France Télévisions indique ainsi s'être engagée à « maintenir, chaque année, un budget de 10 millions d'euros dédié aux cofinancements France Ô/1 ère ou programme national/1 ère (soit au titre du programme France Ô soit initié par une ou plusieurs 1 ère ). Ce budget correspond au montant investi par France Ô dans les programmes ultramarins en 2015, compte non tenu de la variation d'investissement des 1 ère et des projets portés par les autres antennes nationales.

L'attribution du budget de 10 millions d'euros se fera en concertation avec les responsables éditoriaux des unités de programmes, les équipes du Pôle Outre-mer et leurs directions respectives autour de trois types de programmes :

- une fiction quotidienne ;

- des émissions emblématiques ;

- des moyens complémentaires pour les 1ère et les unités de programmes à destination de programmes ultramarins ».

Le groupe précise que « les budgets 2019 et 2020 prévoyant logiquement encore des investissements correspondant à l'exploitation de France Ô, cette enveloppe de 10 millions d'euros se matérialisera hors France Ô à compter de l'arrêt de sa diffusion TNT ».

Le maintien d'une enveloppe dévolue à la production de contenus dédiés aux outre-mer a cependant pu être perçu comme une redistribution au profit des stations , dont le montant actuel de cofinancement avec France Ô est de 1 million d'euros.

Considérant les contraintes de répartition annoncées de cette enveloppe, les rapporteurs redoutent un trompe l'oeil . En effet, une fiction quotidienne représente un coût qui, avec celui des émissions phares attendues, capteront probablement l'essentiel de ce budget ; il ne restera qu'un reliquat pour les stations, qui devront encore le partager avec les unités de programmes dédiées. Il est probable que la réalité soit loin d'être une multiplication par dix de leurs cofinancements. Si les moyens des stations méritent d'être consolidés, dépecer France Ô ne semble pas la méthode pour y parvenir.

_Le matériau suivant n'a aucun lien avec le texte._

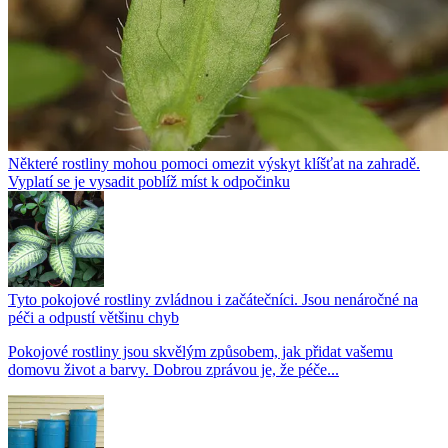
Některé rostliny mohou pomoci omezit výskyt klíšťat na zahradě.
Vyplatí se je vysadit poblíž míst k odpočinku
Tyto pokojové rostliny zvládnou i začátečníci. Jsou nenáročné na
péči a odpustí většinu chyb
Pokojové rostliny jsou skvělým způsobem, jak přidat vašemu
domovu život a barvy. Dobrou zprávou je, že péče...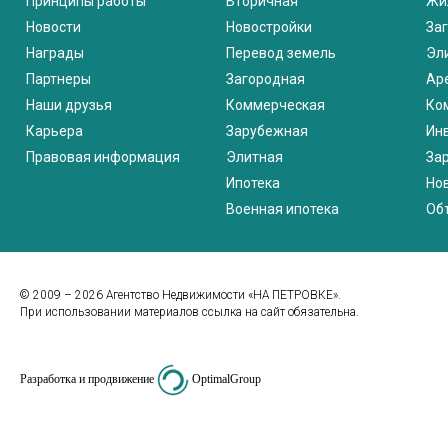
Принципы работы
Вторичная
Жи
Новости
Новостройки
За
Награды
Перевод земель
Эл
Партнеры
Загородная
Ар
Наши друзья
Коммерческая
Ко
Карьера
Зарубежная
Ин
Правовая информация
Элитная
За
Ипотека
Но
Военная ипотека
Об
© 2009 – 2026 Агентство Недвижимости «НА ПЕТРОВКЕ».
При использовании материалов ссылка на сайт обязательна.
Разработка и продвижение
OptimalGroup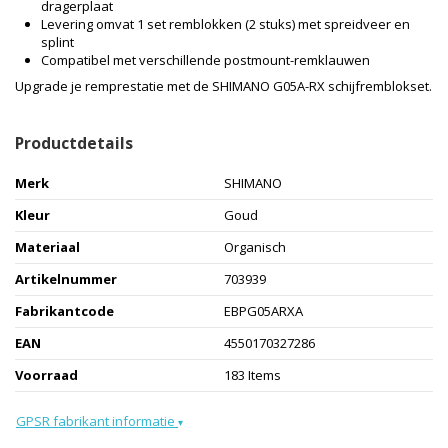
dragerplaat
Levering omvat 1 set remblokken (2 stuks) met spreidveer en
splint
Compatibel met verschillende postmount-remklauwen
Upgrade je remprestatie met de SHIMANO G05A-RX schijfremblokset.
Productdetails
Merk
SHIMANO
Kleur
Goud
Materiaal
Organisch
Artikelnummer
703939
Fabrikantcode
EBPG05ARXA
EAN
4550170327286
Voorraad
183 Items
GPSR fabrikant informatie
▾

Il est aussi intéressant de souligner que l'année de référence retenue pour sanctuariser l'enveloppe destinée aux coproductions à l'issue de la disparition annoncée de France Ô est l'année 2015 , soit l'année avec le plus faible nombre de projets diffusés sur France Ô issus de cofinancements entre France Ô et les stations La 1 ère . La « sanctuarisation » du budget ne semble finalement qu'un maintien du minimum en-deçà duquel l'indécence aurait été trop criante.

Alors que toute augmentation de ce budget ne semblera demain que pure fantaisie dans un contexte financier contraint, les rapporteurs appellent à une très grande vigilance : la perte de France Ô pourrait, sous couvert d'une maigre redistribution, affaiblir demain durablement les stations dans les territoires.


* 145 Avis n° 100 «Tome IV Information Radiodiffusion-Télévision » (1974-1975) sur le projet de loi de finances pour 1975 du 21 novembre 1974, fait au nom de la commission des affaires culturelles du Sénat, par M. Henri Cavaillet.

* 146 Audition de M. Wallès Kotra, directeur exécutif en charge de l'outre-mer de France Télévisions, le 26 mars 2019.

* 147 Déplacement de la délégation au siège du pôle outre-mer de France Télévisions le 21 janvier 2019.

* 148 Table ronde des directeurs des stations La 1 ère du 12 mars 2019.